(Document layout analysis data)
□ □ □ □ □
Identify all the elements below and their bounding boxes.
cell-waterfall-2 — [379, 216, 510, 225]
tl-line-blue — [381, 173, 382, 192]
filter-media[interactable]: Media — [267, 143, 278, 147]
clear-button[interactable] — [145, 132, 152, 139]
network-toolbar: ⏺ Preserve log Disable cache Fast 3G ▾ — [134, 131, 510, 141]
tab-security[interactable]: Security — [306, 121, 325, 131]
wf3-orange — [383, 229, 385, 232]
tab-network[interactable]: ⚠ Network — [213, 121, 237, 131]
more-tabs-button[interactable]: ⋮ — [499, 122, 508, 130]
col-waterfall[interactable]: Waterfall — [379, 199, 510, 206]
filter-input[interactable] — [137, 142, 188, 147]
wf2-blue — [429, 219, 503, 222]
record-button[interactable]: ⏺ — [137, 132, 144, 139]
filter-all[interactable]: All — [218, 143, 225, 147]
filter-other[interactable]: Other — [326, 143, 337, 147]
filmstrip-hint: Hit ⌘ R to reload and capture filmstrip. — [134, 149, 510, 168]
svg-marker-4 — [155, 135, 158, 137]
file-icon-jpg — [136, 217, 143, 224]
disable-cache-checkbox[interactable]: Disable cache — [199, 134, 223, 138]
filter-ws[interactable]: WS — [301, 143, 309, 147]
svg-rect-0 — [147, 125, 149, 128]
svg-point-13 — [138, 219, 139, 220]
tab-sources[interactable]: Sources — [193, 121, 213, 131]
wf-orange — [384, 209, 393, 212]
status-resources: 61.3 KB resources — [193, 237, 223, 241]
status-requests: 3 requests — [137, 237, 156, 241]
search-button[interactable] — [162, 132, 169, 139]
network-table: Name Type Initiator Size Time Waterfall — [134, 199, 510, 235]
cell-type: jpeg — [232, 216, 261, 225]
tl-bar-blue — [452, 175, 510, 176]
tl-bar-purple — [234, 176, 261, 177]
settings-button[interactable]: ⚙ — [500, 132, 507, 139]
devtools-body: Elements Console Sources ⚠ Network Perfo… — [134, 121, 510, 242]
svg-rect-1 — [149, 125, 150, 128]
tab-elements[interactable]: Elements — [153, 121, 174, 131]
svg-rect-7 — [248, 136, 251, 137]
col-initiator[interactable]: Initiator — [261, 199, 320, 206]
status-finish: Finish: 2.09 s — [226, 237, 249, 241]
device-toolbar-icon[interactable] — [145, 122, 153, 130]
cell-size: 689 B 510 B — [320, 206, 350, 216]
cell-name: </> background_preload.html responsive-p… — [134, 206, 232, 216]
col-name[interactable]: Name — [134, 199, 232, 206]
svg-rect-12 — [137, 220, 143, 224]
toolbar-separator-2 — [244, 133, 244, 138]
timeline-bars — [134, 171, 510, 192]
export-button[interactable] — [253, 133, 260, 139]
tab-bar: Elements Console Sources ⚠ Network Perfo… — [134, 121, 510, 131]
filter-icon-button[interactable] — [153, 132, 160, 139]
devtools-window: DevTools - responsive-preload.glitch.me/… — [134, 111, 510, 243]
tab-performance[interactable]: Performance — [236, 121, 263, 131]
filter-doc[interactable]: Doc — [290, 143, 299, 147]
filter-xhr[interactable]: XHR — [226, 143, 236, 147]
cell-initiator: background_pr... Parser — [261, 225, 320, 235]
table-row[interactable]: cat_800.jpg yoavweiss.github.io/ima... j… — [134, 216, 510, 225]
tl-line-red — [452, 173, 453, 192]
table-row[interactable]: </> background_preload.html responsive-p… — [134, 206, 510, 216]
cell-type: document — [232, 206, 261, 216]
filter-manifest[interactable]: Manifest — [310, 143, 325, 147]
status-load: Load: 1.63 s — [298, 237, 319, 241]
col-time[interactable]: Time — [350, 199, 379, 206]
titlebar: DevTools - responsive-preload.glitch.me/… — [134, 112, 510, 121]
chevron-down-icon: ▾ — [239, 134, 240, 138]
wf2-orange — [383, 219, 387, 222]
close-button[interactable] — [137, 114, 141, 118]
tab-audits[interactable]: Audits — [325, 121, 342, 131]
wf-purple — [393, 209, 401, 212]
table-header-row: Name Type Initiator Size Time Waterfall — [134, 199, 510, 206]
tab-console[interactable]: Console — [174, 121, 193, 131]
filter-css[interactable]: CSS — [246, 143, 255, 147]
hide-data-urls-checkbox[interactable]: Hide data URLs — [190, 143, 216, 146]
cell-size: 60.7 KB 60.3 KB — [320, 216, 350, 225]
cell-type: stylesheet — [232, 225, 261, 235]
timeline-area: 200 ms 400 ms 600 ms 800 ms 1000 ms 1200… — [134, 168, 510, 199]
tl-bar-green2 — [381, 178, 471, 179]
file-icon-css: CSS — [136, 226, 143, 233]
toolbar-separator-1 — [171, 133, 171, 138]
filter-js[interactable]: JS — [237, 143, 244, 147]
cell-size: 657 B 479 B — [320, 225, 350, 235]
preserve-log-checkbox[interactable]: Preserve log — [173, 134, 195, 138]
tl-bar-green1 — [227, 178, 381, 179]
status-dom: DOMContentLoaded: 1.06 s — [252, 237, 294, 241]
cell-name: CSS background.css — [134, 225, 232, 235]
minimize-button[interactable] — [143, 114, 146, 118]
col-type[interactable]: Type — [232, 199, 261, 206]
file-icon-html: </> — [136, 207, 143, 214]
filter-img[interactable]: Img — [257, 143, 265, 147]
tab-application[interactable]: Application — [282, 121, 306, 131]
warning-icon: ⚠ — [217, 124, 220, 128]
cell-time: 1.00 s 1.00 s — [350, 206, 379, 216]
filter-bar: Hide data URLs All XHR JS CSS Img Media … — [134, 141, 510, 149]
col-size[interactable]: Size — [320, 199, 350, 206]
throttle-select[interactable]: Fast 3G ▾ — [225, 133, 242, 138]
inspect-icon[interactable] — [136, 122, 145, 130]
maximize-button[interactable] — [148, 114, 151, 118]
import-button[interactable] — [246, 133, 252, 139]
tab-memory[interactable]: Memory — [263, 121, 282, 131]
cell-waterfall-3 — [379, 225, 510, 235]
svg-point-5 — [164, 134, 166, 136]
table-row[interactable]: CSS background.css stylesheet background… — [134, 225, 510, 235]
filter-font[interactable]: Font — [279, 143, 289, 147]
□ □ □ □ □
▶ **Task directions**
Answer with a number only. How many lines in the records include the word "Media"?

▶ **Your solution**
2